### WORKING DATA:
________

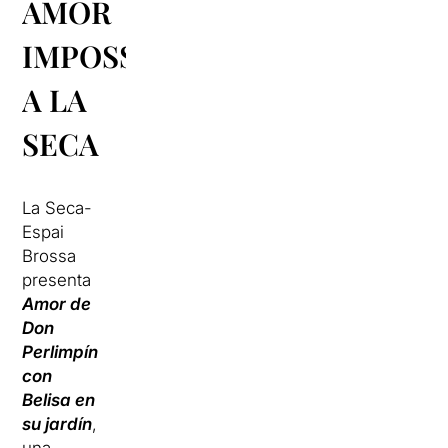
AMOR
IMPOSSIBLE
A LA
SECA
La Seca-
Espai
Brossa
presenta
Amor de
Don
Perlimpín
con
Belisa en
su jardín
,
una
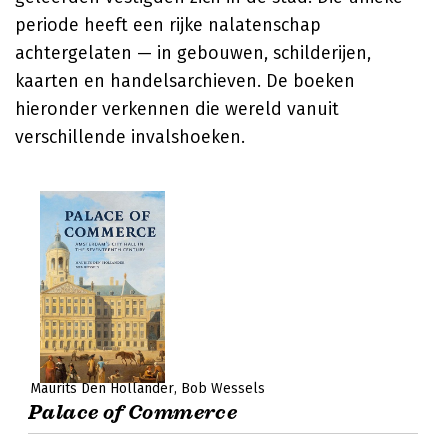
periode heeft een rijke nalatenschap
achtergelaten — in gebouwen, schilderijen,
kaarten en handelsarchieven. De boeken
hieronder verkennen die wereld vanuit
verschillende invalshoeken.
Maurits Den Hollander
Bob Wessels
Palace of Commerce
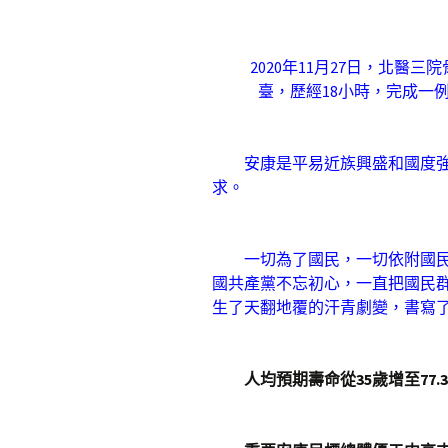
2020年11月27日，北醫三
臺，歷經18小時，完成一
安康是平易近族興盛和國度
求。
一切為了國民，一切依附國
國共產黨不忘初心，一直把國民
生了天翻地覆的汗青劇變，書寫
人均預期壽命從35歲增至77.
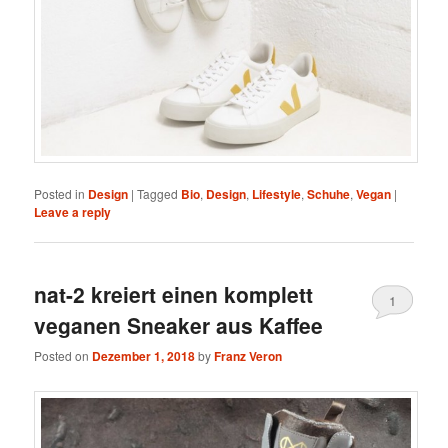
Posted in
Design
|
Tagged
Bio
,
Design
,
Lifestyle
,
Schuhe
,
Vegan
|
Leave a reply
nat-2 kreiert einen komplett
1
veganen Sneaker aus Kaffee
Posted on
Dezember 1, 2018
by
Franz Veron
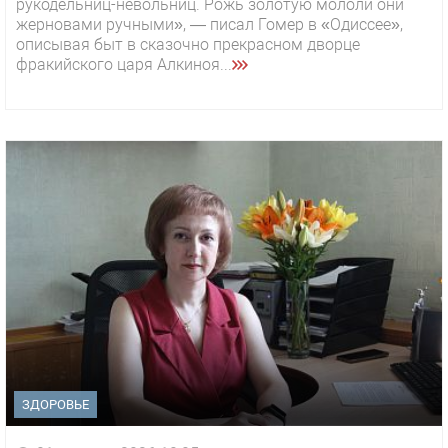
рукодельниц-невольниц. Рожь золотую мололи они
жерновами ручными», — писал Гомер в «Одиссее»,
описывая быт в сказочно прекрасном дворце
фракийского царя Алкиноя...
ЗДОРОВЬЕ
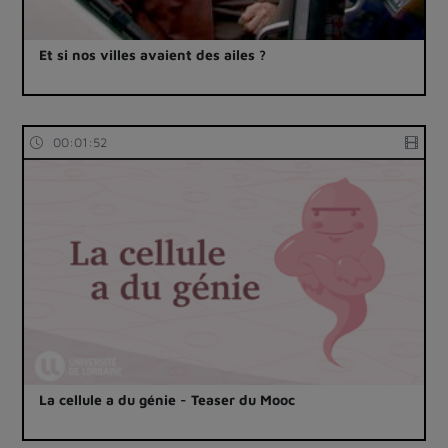
Et si nos villes avaient des ailes ?
00:01:52
La cellule a du génie - Teaser du Mooc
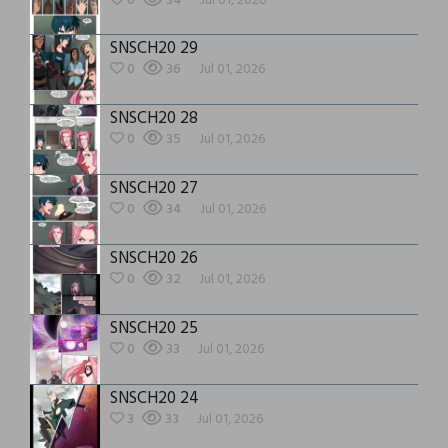
0
34
Jul 01, 2026
SNSCH20 29
0
36
Jul 01, 2026
SNSCH20 28
0
35
Jul 01, 2026
SNSCH20 27
0
34
Jul 01, 2026
SNSCH20 26
0
32
Jul 01, 2026
SNSCH20 25
0
33
Jul 01, 2026
SNSCH20 24
3
33
Jul 01, 2026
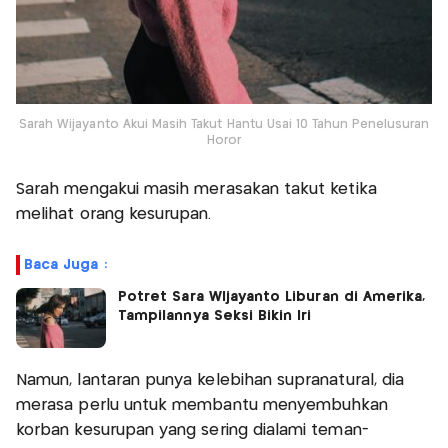
Sarah Wijayanto Akui Masih Takut Hantu Usai 10 Tahun Penelusuran
Horor
Sarah mengakui masih merasakan takut ketika
melihat orang kesurupan.
Baca Juga :
Potret Sara WIjayanto Liburan di Amerika,
Tampilannya Seksi Bikin Iri
Namun, lantaran punya kelebihan supranatural, dia
merasa perlu untuk membantu menyembuhkan
korban kesurupan yang sering dialami teman-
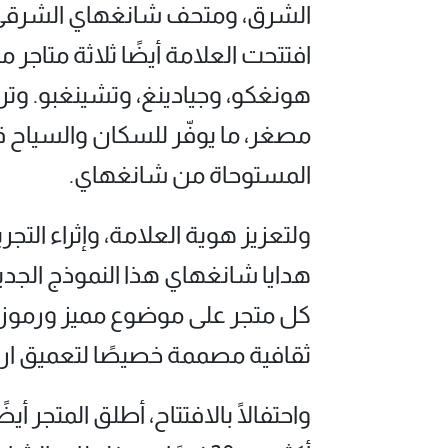
الشرق، ومتحف شانغهاي الشرقي، 
افتتحت العلامة أيضًا ثلاثة متا
هونغكو، وجيادينغ، وتشينغبو. وترت
مصغر، ما يوفّر للسكان والسياح قنا
المستوحاة من شانغهاي.
ولتعزيز هوية العلامة، وإثراء التج
هدايا شانغهاي هذا النموذج الجدي
كل متجر على موضوع مميز ورموز ثق
ثقافية مصممة خصيصًا لتعميق ارتب
واحتفالًا بالافتتاح، أطلق المتجر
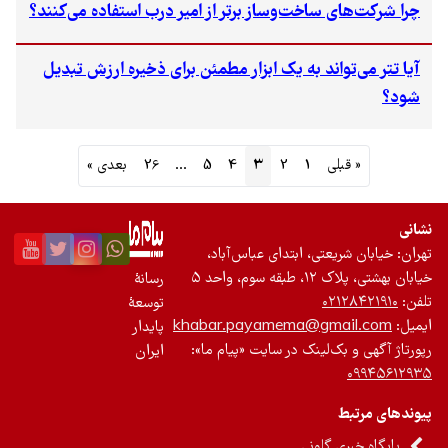
چرا شرکت‌های ساخت‌وساز برتر از امیر درب استفاده می‌کنند؟
آیا تتر می‌تواند به یک ابزار مطمئن برای ذخیره ارزش تبدیل
شود؟
« قبلی
1
2
3
4
5
…
26
بعدی »
نشانی
تهران: خیابان شریعتی، ابتدای عباس‌آباد،
خیابان بهشتی، پلاک ۱۲، طبقه سوم، واحد ۵
رسانۀ
تلفن:
۰۲۱۲۸۴۲۱۹۱۰
توسعۀ
ایمیل:
khabar.payamema@gmail.com
پایدار
رپورتاژ آگهی و بک‌لینک در سایت «پیام ما»:
ایران
۰۹۹۴۵۶۱۲۹۳۵
پیوندهای مرتبط
پایگاه خبری گلونی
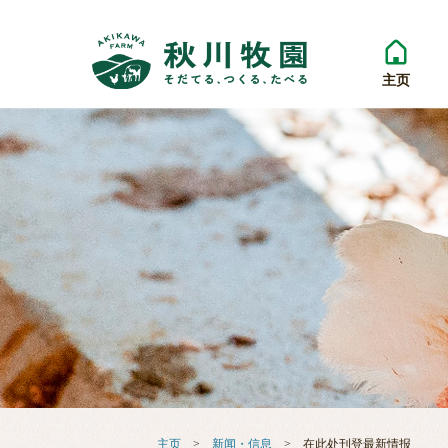
主页
主页
>
新闻・信息
> 在此处刊登最新情报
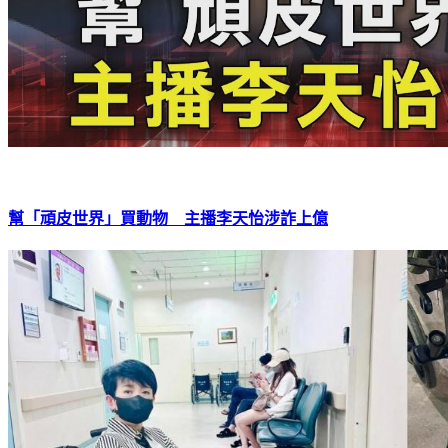
幫「頑皮世界」買動物 主播李天怡涉詐上億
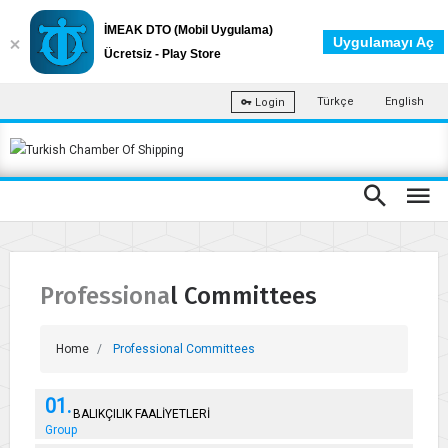
İMEAK DTO (Mobil Uygulama)
Uygulamayı Aç
Ücretsiz - Play Store
Türkçe
English
Login
Professional Committees
Home
Professional Committees
01.
BALIKÇILIK FAALİYETLERİ
Group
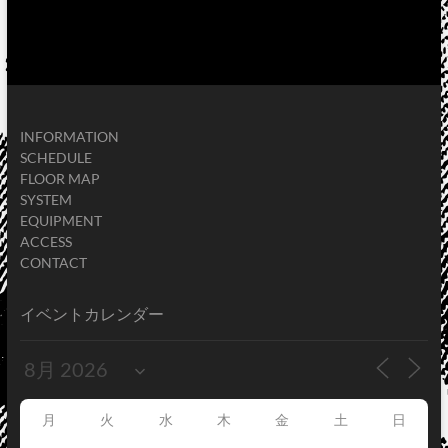
INFORMATION
SCHEDULE
FLOOR MAP
SYSTEM
EQUIPMENT
ACCESS
CONTACT
イベントカレンダー
月
火
水
木
金
土
日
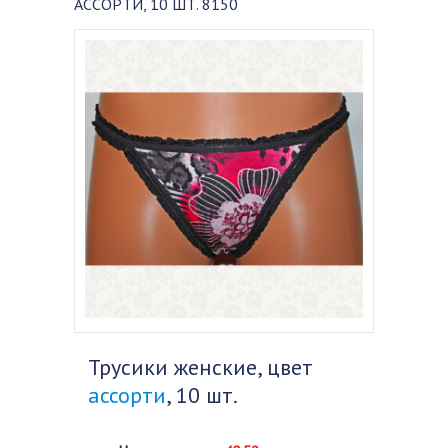
АССОРТИ, 10 ШТ. 8150
Трусики женские, цвет
ассорти
, 10 шт.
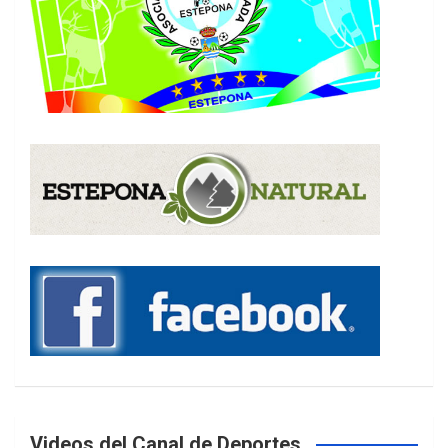
Videos del Canal de Deportes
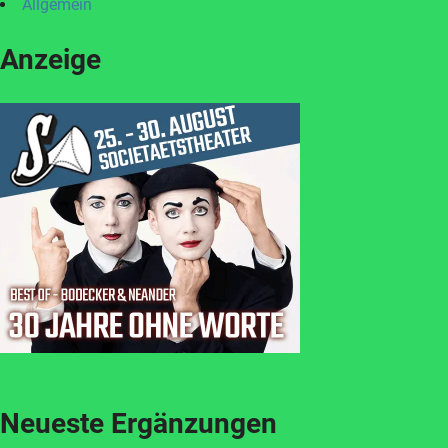
Allgemein
Anzeige
Neueste Ergänzungen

________

### YOUR GOAL:
Reproduce the listing exactly, minus its pictures.

### SOLUTION:
AMOR
IMPOSSIBLE
A LA
SECA
La Seca-
Espai
Brossa
presenta
Amor de
Don
Perlimpín
con
Belisa en
su jardín
,
una
periode heeft een rijke nalatenschap
achtergelaten — in gebouwen, schilderijen,
kaarten en handelsarchieven. De boeken
hieronder verkennen die wereld vanuit
verschillende invalshoeken.
Maurits Den Hollander
Bob Wessels
Palace of Commerce
2020年11月27日，北醫三
臺，歷經18小時，完成一
安康是平易近族興盛和國度
求。
一切為了國民，一切依附國
國共產黨不忘初心，一直把國民
生了天翻地覆的汗青劇變，書寫
人均預期壽命從35歲增至77.
Posted in
Design
|
Tagged
Bio
,
Design
,
Lifestyle
,
Schuhe
,
Vegan
|
Leave a reply
nat-2 kreiert einen komplett
1
veganen Sneaker aus Kaffee
Posted on
Dezember 1, 2018
by
Franz Veron
рукодельниц-невольниц. Рожь золотую мололи они
жерновами ручными», — писал Гомер в «Одиссее»,
описывая быт в сказочно прекрасном дворце
фракийского царя Алкиноя...
ЗДОРОВЬЕ
Et si nos villes avaient des ailes ?
00:01:52
La cellule a du génie - Teaser du Mooc
0
34
Jul 01, 2026
SNSCH20 29
0
36
Jul 01, 2026
SNSCH20 28
0
35
Jul 01, 2026
SNSCH20 27
0
34
Jul 01, 2026
SNSCH20 26
0
32
Jul 01, 2026
SNSCH20 25
0
33
Jul 01, 2026
SNSCH20 24
3
33
Jul 01, 2026
Sarah Wijayanto Akui Masih Takut Hantu Usai 10 Tahun Penelusuran
Horor
Sarah mengakui masih merasakan takut ketika
melihat orang kesurupan.
Baca Juga :
Potret Sara WIjayanto Liburan di Amerika,
Tampilannya Seksi Bikin Iri
Namun, lantaran punya kelebihan supranatural, dia
merasa perlu untuk membantu menyembuhkan
korban kesurupan yang sering dialami teman-
الشرق، ومتحف شانغهاي الشرقي، 
افتتحت العلامة أيضًا ثلاثة متا
هونغكو، وجيادينغ، وتشينغبو. وترت
مصغر، ما يوفّر للسكان والسياح قنا
المستوحاة من شانغهاي.
ولتعزيز هوية العلامة، وإثراء التج
هدايا شانغهاي هذا النموذج الجدي
كل متجر على موضوع مميز ورموز ثق
ثقافية مصممة خصيصًا لتعميق ارتب
واحتفالًا بالافتتاح، أطلق المتجر
چرا شرکت‌های ساخت‌وساز برتر از امیر درب استفاده می‌کنند؟
آیا تتر می‌تواند به یک ابزار مطمئن برای ذخیره ارزش تبدیل
شود؟
« قبلی
1
2
3
4
5
…
26
بعدی »
نشانی
تهران: خیابان شریعتی، ابتدای عباس‌آباد،
خیابان بهشتی، پلاک ۱۲، طبقه سوم، واحد ۵
رسانۀ
تلفن:
۰۲۱۲۸۴۲۱۹۱۰
توسعۀ
ایمیل:
khabar.payamema@gmail.com
پایدار
رپورتاژ آگهی و بک‌لینک در سایت «پیام ما»:
ایران
۰۹۹۴۵۶۱۲۹۳۵
پیوندهای مرتبط
پایگاه خبری گلونی
主页
主页
>
新闻・信息
> 在此处刊登最新情报
幫「頑皮世界」買動物 主播李天怡涉詐上億
İMEAK DTO (Mobil Uygulama)
Uygulamayı Aç
Ücretsiz - Play Store
Türkçe
English
Login
Professional Committees
Home
Professional Committees
01.
BALIKÇILIK FAALİYETLERİ
Group
INFORMATION
SCHEDULE
FLOOR MAP
SYSTEM
EQUIPMENT
ACCESS
CONTACT
イベントカレンダー
月
火
水
木
金
土
日
АССОРТИ, 10 ШТ. 8150
Трусики женские, цвет
ассорти
, 10 шт.
Videos del Canal de Deportes
Allgemein
Anzeige
Neueste Ergänzungen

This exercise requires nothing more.